Мертвы ли эти личинки? Нет, потому что они вздрагивают, когда я колю их иголкой. Их состояние есть остановка в развитии. Пока бочоночек висел на дереве и получал немного соку, они имели пищу; когда же он упал и засох, тогда личинка перестала есть и расти, и ждет в оцепенении, чтобы дождь размочил ее пищу.

Оставшиеся у меня засохшие бочоночки я опускаю на воду, где оставляю их, пока они напитаются как следует водой. Тогда я помещаю их в стеклянную трубку, с обоих концов заткнутую мокрой ватой, которая будет поддерживать влажность внутри. Заснувшие просыпаются, поедают внутренность размягченного бочоночка и так хорошо вознаграждают потерянное время, что немного недели спустя достигают такой же величины, как личинки, рост которых ничем не был остановлен.

Эта способность приостанавливать жизнь на долгие месяцы, когда нет подходящей пищи, не встречается у других свертывателей листьев. Если держать сухими свертки из виноградных листьев, то через три месяца после вылупления, в конце августа, не будет ни одного живого насекомого в свертках. В сухих трубочках из тополевых листьев смертность еще быстрее. Что касается свертков из ольхи, то, по недостатку материала, я не мог проследить выносливость их обитателей.
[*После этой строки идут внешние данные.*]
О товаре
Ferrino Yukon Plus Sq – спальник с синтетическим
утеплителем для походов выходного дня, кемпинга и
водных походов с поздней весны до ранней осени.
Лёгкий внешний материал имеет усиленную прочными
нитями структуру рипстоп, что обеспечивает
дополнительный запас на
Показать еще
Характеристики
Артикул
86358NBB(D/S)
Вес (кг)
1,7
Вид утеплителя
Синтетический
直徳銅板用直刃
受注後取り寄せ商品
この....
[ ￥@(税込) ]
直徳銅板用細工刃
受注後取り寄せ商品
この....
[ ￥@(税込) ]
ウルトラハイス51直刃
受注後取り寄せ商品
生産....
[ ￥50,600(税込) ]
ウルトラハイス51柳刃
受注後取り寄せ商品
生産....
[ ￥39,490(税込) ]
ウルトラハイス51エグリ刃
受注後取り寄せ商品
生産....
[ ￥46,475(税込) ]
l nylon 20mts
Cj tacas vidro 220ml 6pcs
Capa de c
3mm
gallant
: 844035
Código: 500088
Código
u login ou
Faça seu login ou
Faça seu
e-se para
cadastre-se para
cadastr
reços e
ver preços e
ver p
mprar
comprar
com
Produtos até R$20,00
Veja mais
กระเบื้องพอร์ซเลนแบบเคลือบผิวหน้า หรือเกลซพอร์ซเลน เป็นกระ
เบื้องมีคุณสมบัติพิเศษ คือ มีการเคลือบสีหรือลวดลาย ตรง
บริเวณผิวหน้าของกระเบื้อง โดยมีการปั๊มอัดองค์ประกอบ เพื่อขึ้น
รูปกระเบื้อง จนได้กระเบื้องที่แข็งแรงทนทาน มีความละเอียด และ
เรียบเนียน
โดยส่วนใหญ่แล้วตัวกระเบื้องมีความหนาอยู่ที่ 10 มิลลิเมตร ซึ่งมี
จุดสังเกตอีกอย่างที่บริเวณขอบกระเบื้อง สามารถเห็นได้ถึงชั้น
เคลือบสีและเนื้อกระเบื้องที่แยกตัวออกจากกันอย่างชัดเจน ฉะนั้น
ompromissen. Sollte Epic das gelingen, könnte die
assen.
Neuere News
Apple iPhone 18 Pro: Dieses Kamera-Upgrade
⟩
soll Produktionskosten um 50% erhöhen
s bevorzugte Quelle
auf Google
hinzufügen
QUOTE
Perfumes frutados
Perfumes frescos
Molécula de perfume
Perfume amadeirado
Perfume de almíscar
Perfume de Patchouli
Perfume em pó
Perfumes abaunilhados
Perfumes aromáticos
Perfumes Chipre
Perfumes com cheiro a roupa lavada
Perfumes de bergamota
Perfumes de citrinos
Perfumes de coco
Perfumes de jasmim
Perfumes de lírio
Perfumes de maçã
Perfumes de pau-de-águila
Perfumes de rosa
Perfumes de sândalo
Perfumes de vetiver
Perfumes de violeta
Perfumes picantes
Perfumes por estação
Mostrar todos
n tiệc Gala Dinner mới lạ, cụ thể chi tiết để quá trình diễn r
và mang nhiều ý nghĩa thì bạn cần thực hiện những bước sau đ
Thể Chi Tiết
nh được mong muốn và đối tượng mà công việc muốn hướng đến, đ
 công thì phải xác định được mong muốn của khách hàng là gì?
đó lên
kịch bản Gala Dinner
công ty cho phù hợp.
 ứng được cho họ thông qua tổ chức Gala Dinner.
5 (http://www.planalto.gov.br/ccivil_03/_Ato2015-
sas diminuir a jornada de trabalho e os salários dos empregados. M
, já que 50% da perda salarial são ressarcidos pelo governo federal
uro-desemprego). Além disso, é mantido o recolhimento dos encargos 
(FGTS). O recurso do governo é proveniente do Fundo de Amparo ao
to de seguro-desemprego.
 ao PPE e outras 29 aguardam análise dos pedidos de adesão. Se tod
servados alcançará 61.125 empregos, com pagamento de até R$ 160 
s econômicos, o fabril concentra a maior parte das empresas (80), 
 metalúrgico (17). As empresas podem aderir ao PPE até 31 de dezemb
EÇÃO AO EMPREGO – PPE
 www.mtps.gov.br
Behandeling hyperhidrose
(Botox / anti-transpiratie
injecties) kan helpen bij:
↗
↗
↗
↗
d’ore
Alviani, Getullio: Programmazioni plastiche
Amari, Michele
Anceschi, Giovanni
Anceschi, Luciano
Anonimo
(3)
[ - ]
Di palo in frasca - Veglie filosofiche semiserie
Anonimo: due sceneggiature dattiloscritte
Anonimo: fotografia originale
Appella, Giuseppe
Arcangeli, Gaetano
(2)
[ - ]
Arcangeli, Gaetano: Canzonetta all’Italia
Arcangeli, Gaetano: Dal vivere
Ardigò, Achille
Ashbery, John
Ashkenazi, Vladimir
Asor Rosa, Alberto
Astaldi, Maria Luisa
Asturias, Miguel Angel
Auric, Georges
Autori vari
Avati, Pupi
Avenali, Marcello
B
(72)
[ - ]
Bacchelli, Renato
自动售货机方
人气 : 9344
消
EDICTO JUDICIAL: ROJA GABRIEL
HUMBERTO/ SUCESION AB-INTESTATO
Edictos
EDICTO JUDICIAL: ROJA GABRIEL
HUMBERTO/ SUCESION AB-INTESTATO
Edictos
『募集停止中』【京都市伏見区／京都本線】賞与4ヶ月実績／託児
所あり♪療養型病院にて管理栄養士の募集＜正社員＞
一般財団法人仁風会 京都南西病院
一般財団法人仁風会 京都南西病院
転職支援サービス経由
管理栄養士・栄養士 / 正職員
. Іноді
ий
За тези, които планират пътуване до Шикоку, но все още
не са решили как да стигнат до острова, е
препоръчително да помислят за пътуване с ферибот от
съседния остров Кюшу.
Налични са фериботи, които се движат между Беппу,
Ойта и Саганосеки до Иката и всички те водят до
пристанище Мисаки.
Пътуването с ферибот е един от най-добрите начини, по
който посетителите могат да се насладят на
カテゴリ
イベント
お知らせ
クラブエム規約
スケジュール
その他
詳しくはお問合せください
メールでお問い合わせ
Из четырех свертывателей листьев сухость особенно грозна для дубового аттелаба. Его бочоночек падает и лежит на сухой почве в ту пору, когда не бывает дождей. Сверх того, его бочоночек, как очень маленький, скорее высыхает. Почва виноградников также суха, но под кустами есть тень, а большая и толстая сигара виноградного долгоносика дольше сохраняет влажность внутри. Но в отношении способности продолжительного голодания виноградный трубковерт не может выдержать сравнения с аттелабом, а еще менее выдерживает это сравнение трубковерт тополевый. Этому последнему - сухость почти никогда не угрожает, несмотря на малую величину его кокона. Кокон его падает обыкновенно на влажную луговую почву. Ольховый долгоносик также не страдает от сухости: его дерево растет возле рек, и упавший кокон его находит на земле достаточно влажности. Но когда он работает на орешнике, то я не знаю, как он выпутывается из затруднений.

Мы знаем, что коловратки способны совершенно высохнуть и оставаться недеятельными в течение сухого времени года, а потом, в капле воды, вновь оживают и двигаются. Вот точно так же и личинка аттелаба лежит, как мертвая, в течение четырех и пяти месяцев, а потом, когда ее пища смочена, оживает и ест. Что же это за жизнь, способная к таким перерывам?